The pinenote is an eink table by pine64 that is aimed at developers to write software for and play around with. I ordered one just to tinker around with it and see if an eink reader has a use case for me personally. The device seemed pretty cool but ended up relegated to the corners of my room and mind till I fished out some photos today.
Unboxing the Pinenote
The pinenote had a nice unboxing experience and felt more like a “complete” package than I had expected. The tablet had came with a cover (the adhesive meant it’s not meant as a removable option after its sticked on) and digital pen with a microusb end. The pen is magnetic and the cover has a dedicated space next to the device for it to stick to. The pinenote was preloaded with an android flavoring, coming with a note taking app, photos, and web browser (though I’m not sure if I’ll recommend watching videos on this with its refresh rate).
Using the Pinenote
But that’s all the boring stuff, this thing can run desktop Linux!
I followed these instructions and was able to get Arch Linux running with KDE.
It was pretty cool to have linux in a tablet form factor. I think KDE deserves more credit for its flexibility considering how well it worked on here. Using widgets and the full screen app launcher menu made it feel more at home than I would’ve expected.

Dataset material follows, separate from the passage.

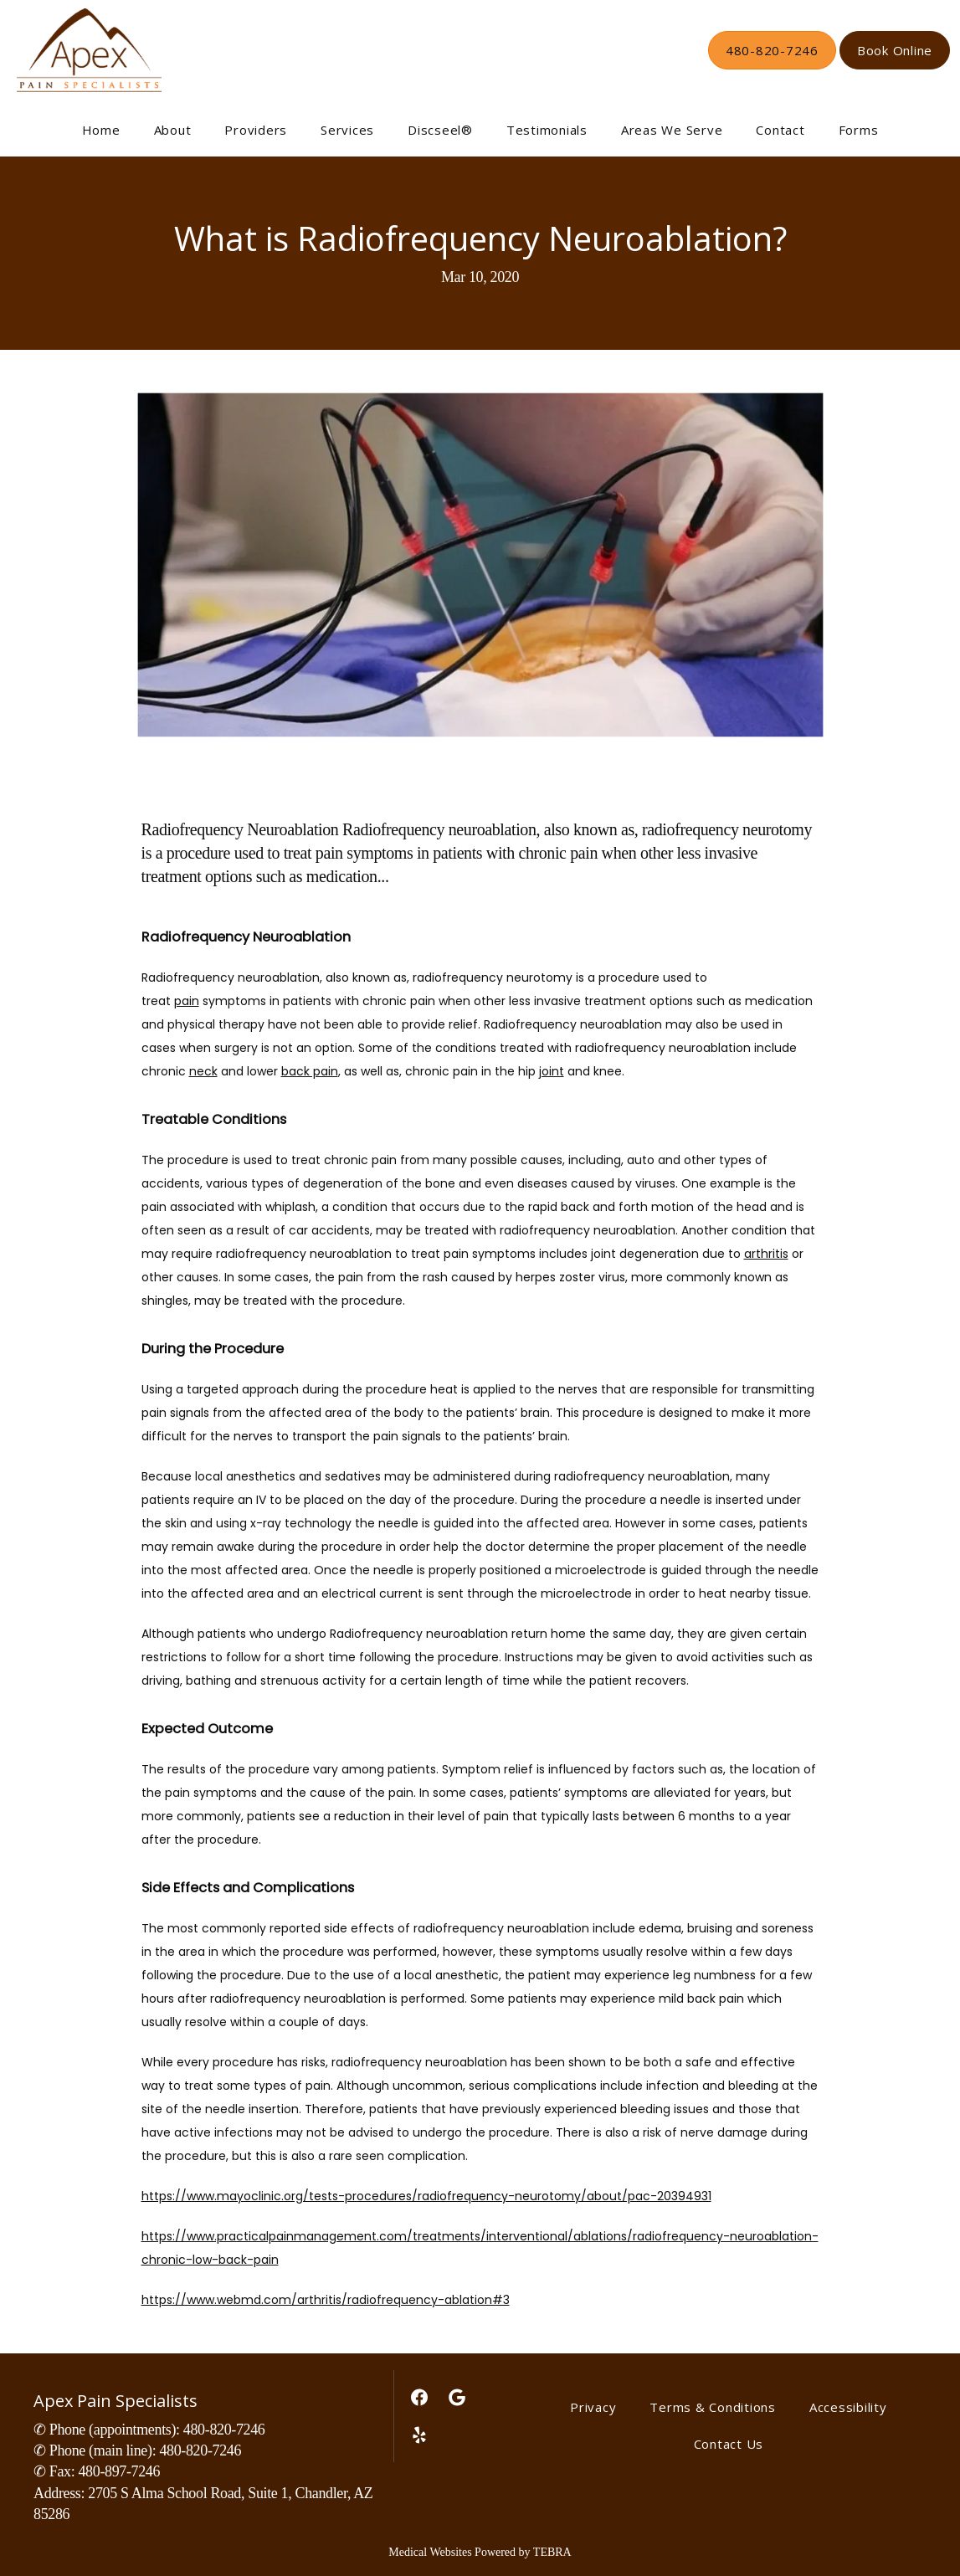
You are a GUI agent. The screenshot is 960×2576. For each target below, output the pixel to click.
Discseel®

There are some cons with the device however. For one, it is slow as molasses. Just customizing the KDE desktop with widgets pegged the CPU near 100%. The photo below shows some of the specs. Though it works as a tablet, I wouldn’t recommend it for anything more than reading and note taking. The virtual keyboard was agonizingly slow to use. The GPU as far as I know can’t be used with the mainline linux os though I wonder how much of a difference it would make.